Work item |
The following data has a line with "Subject (704, 1233)" and a line with "07736 516 162 (126, 7)". Write out exactly those lines and all the lines between them.
|---|
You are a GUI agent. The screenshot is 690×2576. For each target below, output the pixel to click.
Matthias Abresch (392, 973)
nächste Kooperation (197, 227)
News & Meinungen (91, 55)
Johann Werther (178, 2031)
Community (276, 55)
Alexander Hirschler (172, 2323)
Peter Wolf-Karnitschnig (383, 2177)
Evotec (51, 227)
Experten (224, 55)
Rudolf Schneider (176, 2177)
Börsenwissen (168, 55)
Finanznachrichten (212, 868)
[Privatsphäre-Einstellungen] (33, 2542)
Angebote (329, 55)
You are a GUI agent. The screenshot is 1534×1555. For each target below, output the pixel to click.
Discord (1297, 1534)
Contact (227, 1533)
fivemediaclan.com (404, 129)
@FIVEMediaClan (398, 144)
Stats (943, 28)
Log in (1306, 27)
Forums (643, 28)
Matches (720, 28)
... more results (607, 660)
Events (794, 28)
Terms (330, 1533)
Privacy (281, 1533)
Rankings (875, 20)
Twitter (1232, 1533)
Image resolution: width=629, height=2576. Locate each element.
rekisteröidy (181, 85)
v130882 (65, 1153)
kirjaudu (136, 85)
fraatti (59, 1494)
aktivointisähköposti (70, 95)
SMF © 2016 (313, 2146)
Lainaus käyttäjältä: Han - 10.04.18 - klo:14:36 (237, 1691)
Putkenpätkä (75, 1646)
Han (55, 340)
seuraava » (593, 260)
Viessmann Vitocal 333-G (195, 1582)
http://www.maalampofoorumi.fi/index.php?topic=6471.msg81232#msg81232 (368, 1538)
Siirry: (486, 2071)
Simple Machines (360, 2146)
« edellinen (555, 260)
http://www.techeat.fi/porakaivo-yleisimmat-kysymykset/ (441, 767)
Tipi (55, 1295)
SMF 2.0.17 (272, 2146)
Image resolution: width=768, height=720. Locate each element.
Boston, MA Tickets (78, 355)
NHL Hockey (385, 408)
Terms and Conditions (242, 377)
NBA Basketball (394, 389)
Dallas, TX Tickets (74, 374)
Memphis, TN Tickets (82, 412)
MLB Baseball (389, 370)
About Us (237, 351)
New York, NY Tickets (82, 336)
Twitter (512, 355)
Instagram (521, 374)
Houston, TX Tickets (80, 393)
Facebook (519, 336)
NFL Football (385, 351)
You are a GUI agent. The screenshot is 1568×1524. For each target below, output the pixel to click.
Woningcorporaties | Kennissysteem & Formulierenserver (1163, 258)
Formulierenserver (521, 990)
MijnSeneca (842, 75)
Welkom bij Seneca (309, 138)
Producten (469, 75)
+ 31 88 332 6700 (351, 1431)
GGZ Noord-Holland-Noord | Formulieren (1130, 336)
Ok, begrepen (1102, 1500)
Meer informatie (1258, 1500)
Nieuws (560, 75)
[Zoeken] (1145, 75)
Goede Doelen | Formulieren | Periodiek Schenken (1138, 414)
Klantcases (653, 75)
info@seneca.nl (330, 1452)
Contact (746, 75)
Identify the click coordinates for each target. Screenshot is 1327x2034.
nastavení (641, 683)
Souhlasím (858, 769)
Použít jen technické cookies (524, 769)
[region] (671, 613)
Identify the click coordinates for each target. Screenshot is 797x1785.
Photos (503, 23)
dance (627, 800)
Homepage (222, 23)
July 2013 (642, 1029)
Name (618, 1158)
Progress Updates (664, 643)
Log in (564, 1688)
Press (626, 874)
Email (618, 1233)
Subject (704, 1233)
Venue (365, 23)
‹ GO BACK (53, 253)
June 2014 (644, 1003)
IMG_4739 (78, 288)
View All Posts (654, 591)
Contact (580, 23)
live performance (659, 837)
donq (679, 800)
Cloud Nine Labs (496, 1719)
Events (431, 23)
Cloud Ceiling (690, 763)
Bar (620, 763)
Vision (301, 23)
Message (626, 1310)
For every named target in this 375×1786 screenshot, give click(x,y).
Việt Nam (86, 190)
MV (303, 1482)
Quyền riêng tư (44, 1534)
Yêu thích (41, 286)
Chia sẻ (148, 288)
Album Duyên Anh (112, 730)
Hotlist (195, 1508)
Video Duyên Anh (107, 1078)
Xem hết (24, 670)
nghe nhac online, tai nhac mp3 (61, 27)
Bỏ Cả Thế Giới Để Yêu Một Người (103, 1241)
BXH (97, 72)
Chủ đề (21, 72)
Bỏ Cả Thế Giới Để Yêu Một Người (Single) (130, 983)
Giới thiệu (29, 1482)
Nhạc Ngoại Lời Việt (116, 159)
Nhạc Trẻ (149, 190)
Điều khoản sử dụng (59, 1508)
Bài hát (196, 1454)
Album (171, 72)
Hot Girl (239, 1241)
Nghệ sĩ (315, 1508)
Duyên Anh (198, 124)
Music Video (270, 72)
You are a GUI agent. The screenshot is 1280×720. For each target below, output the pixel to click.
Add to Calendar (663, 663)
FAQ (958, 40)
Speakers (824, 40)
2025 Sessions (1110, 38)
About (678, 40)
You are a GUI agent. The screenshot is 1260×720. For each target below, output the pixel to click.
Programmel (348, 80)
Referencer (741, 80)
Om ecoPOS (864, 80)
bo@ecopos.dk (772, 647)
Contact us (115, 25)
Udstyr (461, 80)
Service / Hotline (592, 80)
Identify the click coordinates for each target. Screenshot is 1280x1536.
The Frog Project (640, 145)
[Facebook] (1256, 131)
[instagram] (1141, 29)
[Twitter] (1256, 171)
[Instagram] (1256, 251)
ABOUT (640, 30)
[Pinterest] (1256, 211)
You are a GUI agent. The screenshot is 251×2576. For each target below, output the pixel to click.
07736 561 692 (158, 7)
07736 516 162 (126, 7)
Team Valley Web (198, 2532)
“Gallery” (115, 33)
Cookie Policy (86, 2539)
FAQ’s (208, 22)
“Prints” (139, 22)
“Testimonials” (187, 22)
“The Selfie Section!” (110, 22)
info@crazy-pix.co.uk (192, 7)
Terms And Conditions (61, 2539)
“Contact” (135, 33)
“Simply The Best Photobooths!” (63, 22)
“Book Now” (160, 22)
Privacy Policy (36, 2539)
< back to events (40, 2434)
|---|
Answer below |
Subject (704, 1233)
Venue (365, 23)
‹ GO BACK (53, 253)
June 2014 (644, 1003)
IMG_4739 (78, 288)
View All Posts (654, 591)
Contact (580, 23)
live performance (659, 837)
donq (679, 800)
Cloud Nine Labs (496, 1719)
Events (431, 23)
Cloud Ceiling (690, 763)
Bar (620, 763)
Vision (301, 23)
Message (626, 1310)
For every named target in this 375×1786 screenshot, give click(x,y).
Việt Nam (86, 190)
MV (303, 1482)
Quyền riêng tư (44, 1534)
Yêu thích (41, 286)
Chia sẻ (148, 288)
Album Duyên Anh (112, 730)
Hotlist (195, 1508)
Video Duyên Anh (107, 1078)
Xem hết (24, 670)
nghe nhac online, tai nhac mp3 (61, 27)
Bỏ Cả Thế Giới Để Yêu Một Người (103, 1241)
BXH (97, 72)
Chủ đề (21, 72)
Bỏ Cả Thế Giới Để Yêu Một Người (Single) (130, 983)
Giới thiệu (29, 1482)
Nhạc Ngoại Lời Việt (116, 159)
Nhạc Trẻ (149, 190)
Điều khoản sử dụng (59, 1508)
Bài hát (196, 1454)
Album (171, 72)
Hot Girl (239, 1241)
Nghệ sĩ (315, 1508)
Duyên Anh (198, 124)
Music Video (270, 72)
You are a GUI agent. The screenshot is 1280×720. For each target below, output the pixel to click.
Add to Calendar (663, 663)
FAQ (958, 40)
Speakers (824, 40)
2025 Sessions (1110, 38)
About (678, 40)
You are a GUI agent. The screenshot is 1260×720. For each target below, output the pixel to click.
Programmel (348, 80)
Referencer (741, 80)
Om ecoPOS (864, 80)
bo@ecopos.dk (772, 647)
Contact us (115, 25)
Udstyr (461, 80)
Service / Hotline (592, 80)
Identify the click coordinates for each target. Screenshot is 1280x1536.
The Frog Project (640, 145)
[Facebook] (1256, 131)
[instagram] (1141, 29)
[Twitter] (1256, 171)
[Instagram] (1256, 251)
ABOUT (640, 30)
[Pinterest] (1256, 211)
You are a GUI agent. The screenshot is 251×2576. For each target below, output the pixel to click.
07736 561 692 (158, 7)
07736 516 162 (126, 7)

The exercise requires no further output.